**Exercise requirements**: Output each record below exactly, leaving any picture out of the copy.

□ □ □ □

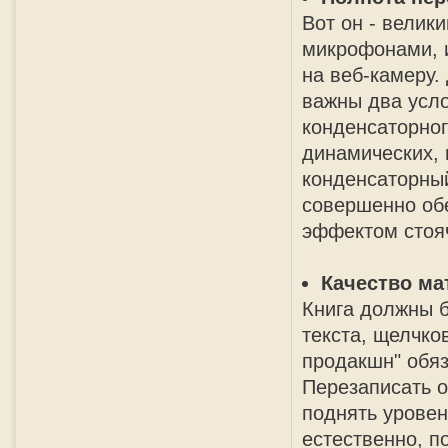
Bот он - велик
микрофонами, и
на веб-камеру.
важны два усло
конденсаторног
динамических, 
конденсаторный
совершенно обе
эффектом стоя
Качество ма
Книга должны б
текста, щелчко
продакшн" обяз
Перезаписать о
поднять уровен
естественно, п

□ □ □ □

**Task result**:
Bот он - велик
микрофонами, и
на веб-камеру.
важны два усло
конденсаторног
динамических, 
конденсаторный
совершенно обе
эффектом стоя
Качество ма
Книга должны б
текста, щелчко
продакшн" обяз
Перезаписать о
поднять уровен
естественно, п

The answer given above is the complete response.